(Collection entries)
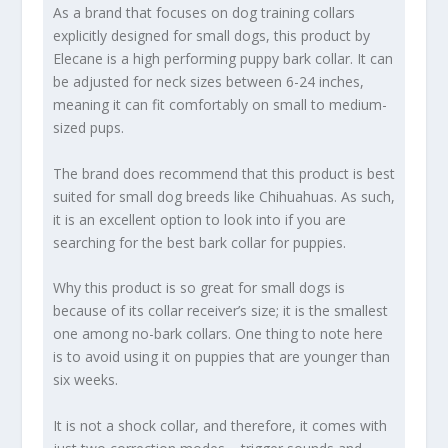
As a brand that focuses on dog training collars
explicitly designed for small dogs, this product by
Elecane is a high performing puppy bark collar. It can
be adjusted for neck sizes between 6-24 inches,
meaning it can fit comfortably on small to medium-
sized pups.
The brand does recommend that this product is best
suited for small dog breeds like Chihuahuas. As such,
it is an excellent option to look into if you are
searching for the best bark collar for puppies.
Why this product is so great for small dogs is
because of its collar receiver’s size; it is the smallest
one among no-bark collars. One thing to note here
is to avoid using it on puppies that are younger than
six weeks.
It is not a shock collar, and therefore, it comes with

PROBLEM REQUIREMENTS
Emit verbatim the lines running from the one with "sized pups." through the last line of the data, both endpoints inclusive.

TASK OUTPUT
sized pups.
The brand does recommend that this product is best
suited for small dog breeds like Chihuahuas. As such,
it is an excellent option to look into if you are
searching for the best bark collar for puppies.
Why this product is so great for small dogs is
because of its collar receiver’s size; it is the smallest
one among no-bark collars. One thing to note here
is to avoid using it on puppies that are younger than
six weeks.
It is not a shock collar, and therefore, it comes with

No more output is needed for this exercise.